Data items
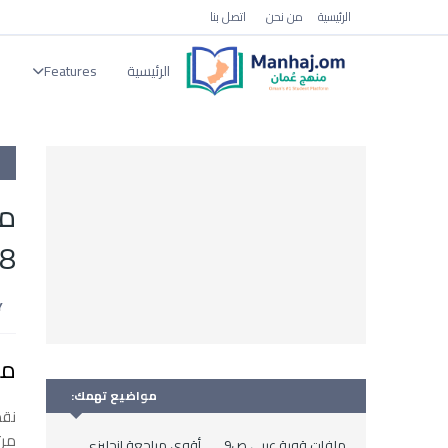
الرئيسية
من نحن
اتصل بنا
الرئيسية
Features
ا
8–9) كاملة مع التعريفات DF
مص
مواضيع تهمك:
نقد
مرت
ملفات قوية عربي ص9
أقوى مراجعة انجليزي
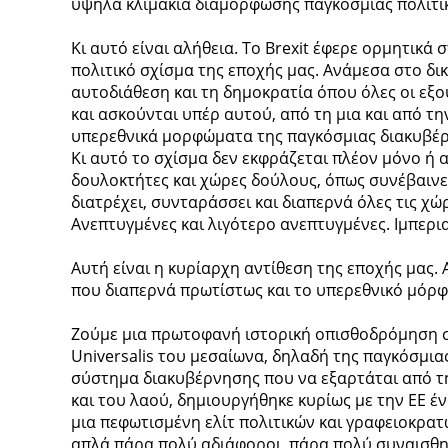
υψηλά κλιμάκια διαμόρφωσης παγκόσμιας πολιτι
Κι αυτό είναι αλήθεια. Το Brexit έφερε ορμητικά 
πολιτικό σχίσμα της εποχής μας. Ανάμεσα στο δι
αυτοδιάθεση και τη δημοκρατία όπου όλες οι εξο
και ασκούνται υπέρ αυτού, από τη μια και από την
υπερεθνικά μορφώματα της παγκόσμιας διακυβέ
Κι αυτό το σχίσμα δεν εκφράζεται πλέον μόνο ή
δουλοκτήτες και χώρες δούλους, όπως συνέβαινε 
διατρέχει, συνταράσσει και διαπερνά όλες τις χώρ
Ανεπτυγμένες και λιγότερο ανεπτυγμένες. Ιμπερια
Αυτή είναι η κυρίαρχη αντίθεση της εποχής μας. 
που διαπερνά πρωτίστως και το υπερεθνικό μόρ
Ζούμε μια πρωτοφανή ιστορική οπισθοδρόμηση 
Universalis του μεσαίωνα, δηλαδή της παγκόσμιας
σύστημα διακυβέρνησης που να εξαρτάται από τ
και του λαού, δημιουργήθηκε κυρίως με την ΕΕ 
μια πεφωτισμένη ελίτ πολιτικών και γραφειοκρατών
απλά πάρα πολύ αδιάφοροι, πάρα πολύ συναισθημ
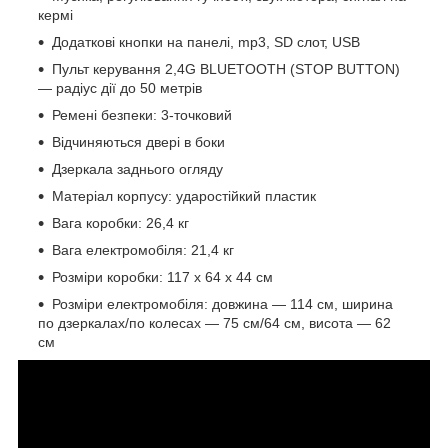
кермі
Додаткові кнопки на панелі, mp3, SD слот, USB
Пульт керування 2,4G BLUETOOTH (STOP BUTTON)
— радіус дії до 50 метрів
Ремені безпеки: 3-точковий
Відчиняються двері в боки
Дзеркала заднього огляду
Матеріал корпусу: ударостійкий пластик
Вага коробки: 26,4 кг
Вага електромобіля: 21,4 кг
Розміри коробки: 117 х 64 х 44 см
Розміри електромобіля: довжина — 114 см, ширина
по дзеркалах/по колесах — 75 см/64 см, висота — 62
см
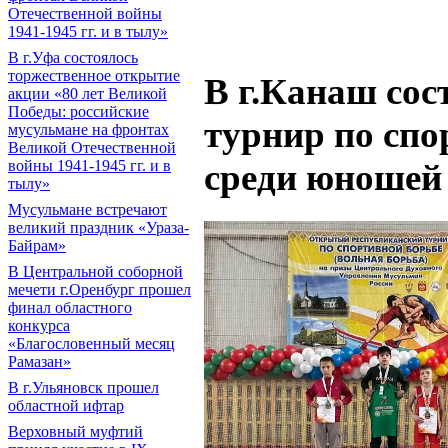
Отечественной войны
1941-1945 гг. и в тылу»
В г.Уфа состоялось
торжественное открытие
В г.Канаш сос
акции «80 лет Великой
Победы: российские
турнир по спо
мусульмане на фронтах
Великой Отечественной
войны 1941-1945 гг. и в
среди юношей
тылу»
Мусульмане встречают
великий праздник «Ураза-
Байрам»
В Центральной соборной
мечети г.Оренбург прошел
финал областного
конкурса
«Благословенный месяц
Рамазан»
В г.Ульяновск прошел
областной ифтар
Верховный муфтий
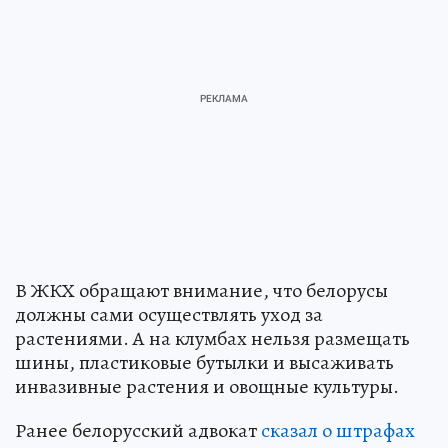
В ЖКХ обращают внимание, что белорусы
должны сами осуществлять уход за
растениями. А на клумбах нельзя размещать
шины, пластиковые бутылки и высаживать
инвазивные растения и овощные культуры.
Ранее белорусский адвокат
сказал о штрафах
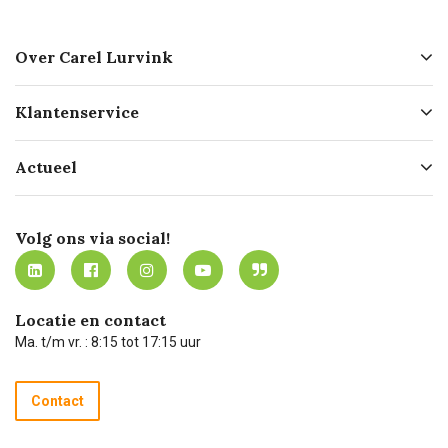
Over Carel Lurvink
Over ons
Klantenservice
Geschiedenis
Hofleverancier
Bestellen
Actueel
Missie
Bezorgen
Certificering
Software koppelingen
Merken
Werken bij Carel Lurvink
Mijn Carel Lurvink
Innovation LAB
Volg ons via social!
MVO
Mijn Carel Lurvink instructievideo's
Tevreden klanten
Carel Lurvink App
Carel Lurvink Blog
Hulp op afstand
Carel de podcast
Locatie en contact
Technische dienst
Ma. t/m vr. : 8:15 tot 17:15 uur
Retourneren
Recycle programma
Contact
Betalen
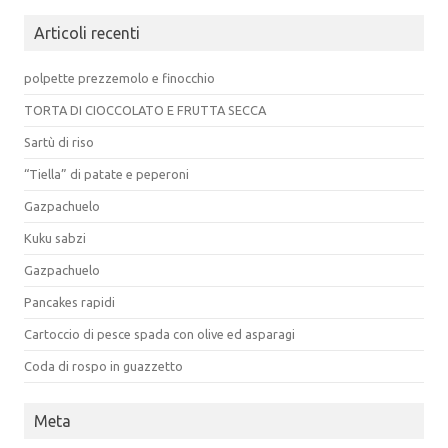
Articoli recenti
polpette prezzemolo e finocchio
TORTA DI CIOCCOLATO E FRUTTA SECCA
Sartù di riso
“Tiella” di patate e peperoni
Gazpachuelo
Kuku sabzi
Gazpachuelo
Pancakes rapidi
Cartoccio di pesce spada con olive ed asparagi
Coda di rospo in guazzetto
Meta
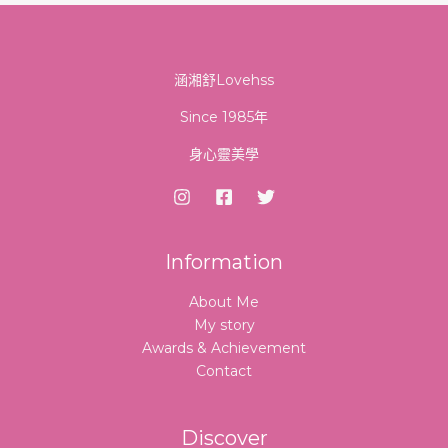
涵湘舒Lovehss
Since 1985年
身心靈美學
Information
About Me
My story
Awards & Achievement
Contact
Discover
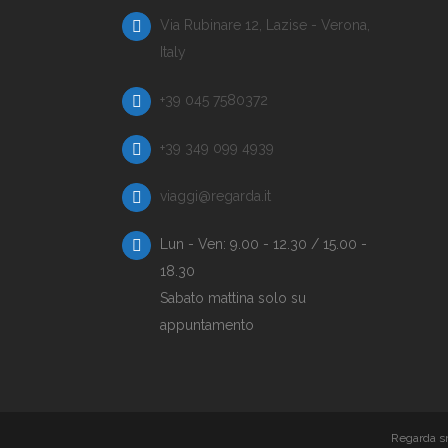
Via Rubinare 12, Lazise - Verona,
Italy
+39 045 7580372
+39 349 099 4939
viaggi@regarda.it
Lun - Ven: 9.00 - 12.30 / 15.00 -
18.30
Sabato mattina solo su
appuntamento
Regarda sr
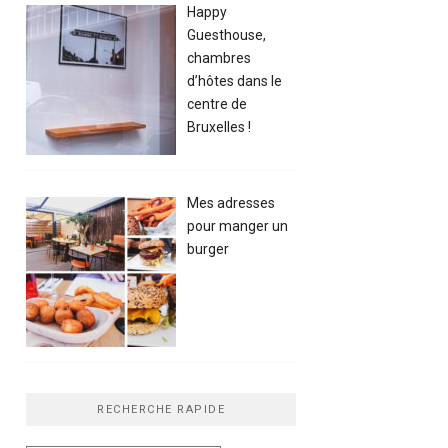
Happy
Guesthouse,
chambres
d’hôtes dans le
centre de
Bruxelles !
Mes adresses
pour manger un
burger
RECHERCHE RAPIDE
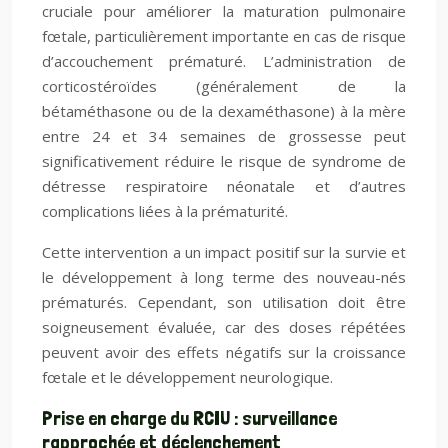
cruciale pour améliorer la maturation pulmonaire
fœtale, particulièrement importante en cas de risque
d’accouchement prématuré. L’administration de
corticostéroïdes (généralement de la
bétaméthasone ou de la dexaméthasone) à la mère
entre 24 et 34 semaines de grossesse peut
significativement réduire le risque de syndrome de
détresse respiratoire néonatale et d’autres
complications liées à la prématurité.
Cette intervention a un impact positif sur la survie et
le développement à long terme des nouveau-nés
prématurés. Cependant, son utilisation doit être
soigneusement évaluée, car des doses répétées
peuvent avoir des effets négatifs sur la croissance
fœtale et le développement neurologique.
Prise en charge du RCIU : surveillance
rapprochée et déclenchement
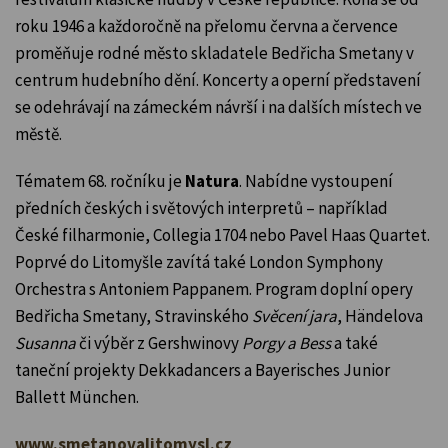
roku 1946 a každoročně na přelomu června a července
proměňuje rodné město skladatele Bedřicha Smetany v
centrum hudebního dění. Koncerty a operní představení
se odehrávají na zámeckém návrší i na dalších místech ve
městě.
Tématem 68. ročníku je
Natura
. Nabídne vystoupení
předních českých i světových interpretů – například
České filharmonie, Collegia 1704 nebo Pavel Haas Quartet.
Poprvé do Litomyšle zavítá také London Symphony
Orchestra s Antoniem Pappanem. Program doplní opery
Bedřicha Smetany, Stravinského
Svěcení jara
, Händelova
Susanna
či výběr z Gershwinovy
Porgy a Bess
a také
taneční projekty Dekkadancers a Bayerisches Junior
Ballett München.
www.smetanovalitomysl.cz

Exercise prompt >> Locate the word "σχίσμα" in the data above. Copy every line carrying it.

Written answer >>
πολιτικό σχίσμα της εποχής μας. Ανάμεσα στο δι
Κι αυτό το σχίσμα δεν εκφράζεται πλέον μόνο ή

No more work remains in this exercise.